Avant les élections, la majorité départementale dans l'Hérault, présidée par le socialiste Kleber Mesquida, disposait de 28 sièges sur 50. À l'issue du second tour ce dimanche, elle en occupe 39. Interview.

Kleber Mesquida, président réélu avec 72% des voix dans le canton de St-Pons-de-Thomières
Kleber Mesquida, président réélu avec 72% des voix dans le canton de St-Pons-de-Thomières © Maxppp - Guillaume Bonnefont

La gauche sorte grande gagnante des élections départementales dans l'Hérault et accentue sa majorité.

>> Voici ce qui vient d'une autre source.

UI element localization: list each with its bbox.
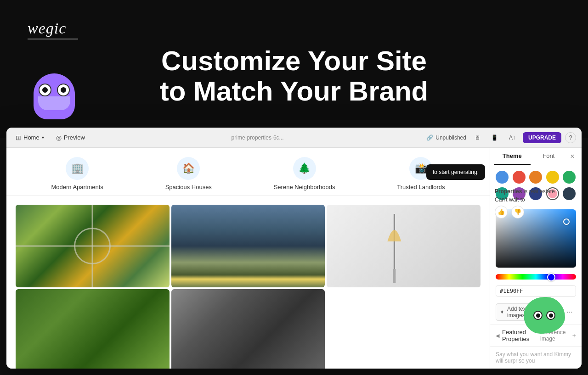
theme-tab[interactable]: Theme <box>494 148 531 165</box>
status-text: Unpublished <box>435 134 466 141</box>
home-icon: ⊞ <box>16 134 21 141</box>
spacious-houses-label: Spacious Houses <box>165 184 212 190</box>
owl-eye-right <box>57 84 70 96</box>
status-badge: 🔗 Unpublished <box>426 134 466 141</box>
green-pupil-left <box>536 313 540 318</box>
image-grid <box>6 196 490 369</box>
status-icon: 🔗 <box>426 134 433 141</box>
serene-neighborhoods-label: Serene Neighborhoods <box>274 184 335 190</box>
swatch-green[interactable] <box>563 171 576 184</box>
theme-panel: Theme Font × <box>490 148 582 369</box>
featured-arrow-icon[interactable]: ◀ <box>496 333 499 339</box>
chat-body-text: Properties is real estate . Can't wait t… <box>495 188 558 203</box>
text-size-btn[interactable]: A↑ <box>505 133 519 143</box>
swatch-yellow[interactable] <box>546 171 559 184</box>
green-eye-left <box>533 311 543 320</box>
nav-tab-modern-apartments[interactable]: 🏢 Modern Apartments <box>51 157 103 190</box>
browser-window: ⊞ Home ▾ ◎ Preview prime-properties-6c..… <box>6 128 582 369</box>
add-texts-icon: ✦ <box>500 309 504 315</box>
owl-chin <box>38 96 70 110</box>
swatch-blue[interactable] <box>496 171 509 184</box>
generating-label: to start generating. <box>433 169 479 175</box>
owl-pupil-left <box>42 87 48 93</box>
feedback-row: 👍 👎 <box>495 206 571 218</box>
logo-text: wegic <box>28 20 66 37</box>
mobile-view-btn[interactable]: 📱 <box>487 133 502 143</box>
chat-body: Properties is real estate . Can't wait t… <box>490 183 575 223</box>
headline: Customize Your Site to Match Your Brand <box>0 46 588 106</box>
browser-url: prime-properties-6c... <box>93 134 422 141</box>
reference-image-plus-icon: + <box>572 332 576 339</box>
theme-tabs: Theme Font × <box>490 148 582 165</box>
thumbs-down-button[interactable]: 👎 <box>511 206 524 218</box>
swatch-red[interactable] <box>513 171 526 184</box>
lamp-image <box>327 205 481 287</box>
mascot-owl <box>27 73 82 138</box>
owl-body <box>34 73 75 119</box>
nav-tab-serene-neighborhoods[interactable]: 🌲 Serene Neighborhoods <box>274 157 335 190</box>
swatch-orange[interactable] <box>529 171 542 184</box>
trusted-landlords-label: Trusted Landlords <box>397 184 445 190</box>
url-text: prime-properties-6c... <box>232 134 284 141</box>
nav-tab-spacious-houses[interactable]: 🏠 Spacious Houses <box>165 157 212 190</box>
hue-handle[interactable] <box>547 273 555 281</box>
aerial-image <box>16 205 170 287</box>
hex-input-wrap <box>496 285 576 297</box>
logo-underline <box>28 39 78 39</box>
owl-pupil-right <box>61 87 66 93</box>
hex-input[interactable] <box>496 285 576 297</box>
more-options-button[interactable]: ··· <box>563 306 576 319</box>
upgrade-button[interactable]: UPGRADE <box>523 132 561 143</box>
font-tab[interactable]: Font <box>531 148 567 165</box>
chat-input-area: Say what you want and Kimmy will surpris… <box>490 347 582 369</box>
headline-text: Customize Your Site to Match Your Brand <box>0 46 588 106</box>
mountain-image <box>171 205 325 287</box>
bw-image <box>171 289 325 369</box>
desktop-view-btn[interactable]: 🖥 <box>471 133 484 143</box>
svg-rect-1 <box>393 269 396 283</box>
logo: wegic <box>28 18 78 39</box>
site-content: 🏢 Modern Apartments 🏠 Spacious Houses 🌲 … <box>6 148 582 369</box>
headline-line1: Customize Your Site <box>161 45 427 76</box>
plant-image <box>16 289 170 369</box>
green-eye-right <box>546 311 555 320</box>
modern-apartments-label: Modern Apartments <box>51 184 103 190</box>
spacious-houses-icon: 🏠 <box>177 157 200 180</box>
hue-slider[interactable] <box>496 274 576 280</box>
lamp-svg <box>327 205 481 287</box>
owl-eye-left <box>39 84 51 96</box>
browser-bar: ⊞ Home ▾ ◎ Preview prime-properties-6c..… <box>6 128 582 148</box>
generating-button[interactable]: to start generating. <box>426 164 485 180</box>
green-pupil-right <box>549 313 553 318</box>
site-navigation: 🏢 Modern Apartments 🏠 Spacious Houses 🌲 … <box>6 148 490 196</box>
browser-actions: 🖥 📱 A↑ UPGRADE ? <box>471 132 576 143</box>
chat-placeholder: Say what you want and Kimmy will surpris… <box>496 351 571 364</box>
serene-neighborhoods-icon: 🌲 <box>293 157 316 180</box>
site-main: 🏢 Modern Apartments 🏠 Spacious Houses 🌲 … <box>6 148 490 369</box>
owl-eyes <box>34 73 75 96</box>
theme-close-button[interactable]: × <box>567 151 578 162</box>
help-button[interactable]: ? <box>565 132 576 143</box>
road-vertical <box>92 205 93 287</box>
modern-apartments-icon: 🏢 <box>66 157 89 180</box>
mascot-green <box>524 297 565 334</box>
green-blob <box>524 297 565 334</box>
headline-line2: to Match Your Brand <box>160 76 428 106</box>
thumbs-up-button[interactable]: 👍 <box>495 206 508 218</box>
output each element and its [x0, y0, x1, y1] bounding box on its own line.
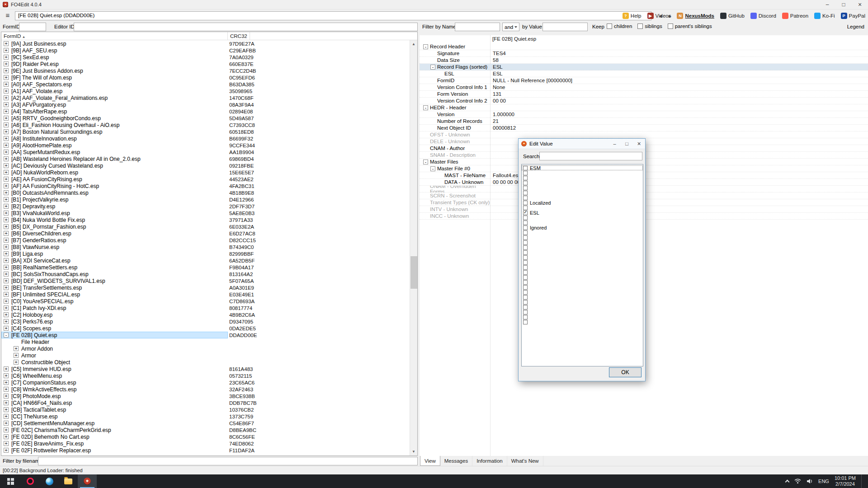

Kleber Mesquida, on va commencer par votre réélection dans votre canton de Saint-Pons-de-Thomières : une victoire nette et sans bavure.

Oui, une grande satisfaction, d'abord la participation est près de 50%, ce qui est quand même très important par rapport aux autres résultats des départementales, et puis 72% de confiance pour ma 14e élection, c'est quand même un grand plaisir pour moi et Marie-Pierre Pons, mon binôme avec qui nous avons fait cette belle campagne.

Au niveau départemental, plus globalement, une majorité absolue, mais alors très largement absolue. 

Nous avons conforté notre majorité de 11 sièges supplémentaires, donc nous serons 39 dans la future majorité départementale (sur 50. NDLR), ce qui est quand même remarquable dans ce contexte-là où on nous disait en recul, en retrait. Et ma deuxième grande satisfaction, c'est le recul notoire, tant sur le plan national, régional et départemental, du Rassemblement national.

En revanche sur Béziers, le fief de Robert Ménard (maire de Béziers) qu'il conforte d'ailleurs, est-ce que c'est un problème pour vous?

Il ne conforte pas, il conserve les trois cantons, mais je remarque que sur le canton de Béziers 1, il a manqué 230 voix à Mr Cros et à Mme Lacas pour gagner donc, ce n'est pas une victoire. Ce sont aussi des personnages qui sont téléguidés et manipulés par le maire de Béziers. Ce ne ne sont pas eux qui siègent, c'est le maire de Béziers, par procuration, donc on prend acte. Ils seront là, ils étaient six, ils sont six.

Autre grande ville du département, Montpellier où vous récupérez les 10 sièges que vous aviez perdu, j'imagine que c'est une satisfaction.

Une grande satisfaction. Mickaël Delafosse (le maire socialiste de Montpellier. NDLR) nous a soutenu, a soutenu ses candidats sur la ville, donc sur la ville et sur la métropole, c'est le grand chelem. On récupère les sièges occupés par les Sauréliens (du nom de Philippe Saurel, ancien maire de Montpellier. NDLR) qui n'étaient pas dans la majorité. C'est pour nous un grand plaisir de voir que l'on a rassemblé très largement et qu'aujourd'hui, on va partir sereinement sur un nouveau mandat.

J'ai pu entendre dire : "Kleber Mesquida, il est candidat à sa propre succession, il va rester deux-trois ans et il va passer la main". Info ou intox?

Intox bien sûr. Moi, vous savez, je défie quelquefois certains beaucoup plus jeunes que moi de me suivre toute une journée (Kleber Mesquida a 75 ans. NDLR). Au bout d'une journée, ils n'en peuvent plus, eh bien moi, c'est mon rythme tous les jours parce qu'un marathonien, lorsqu'il a atteint le rythme, il est obligé de courir tous les jours, son corps lui demande. 

Moi, tous les jours, tous les jours, je suis sur les chantiers, tous les jours je suis sur le terrain, je suis sur mes dossiers. Et encore une fois, quand on va 14 fois sur son propre nom, à des élections uninominales et qu'on a la confiance des électrices et des électeurs, comme on dirait en langage sportif : il n'y a pas photo.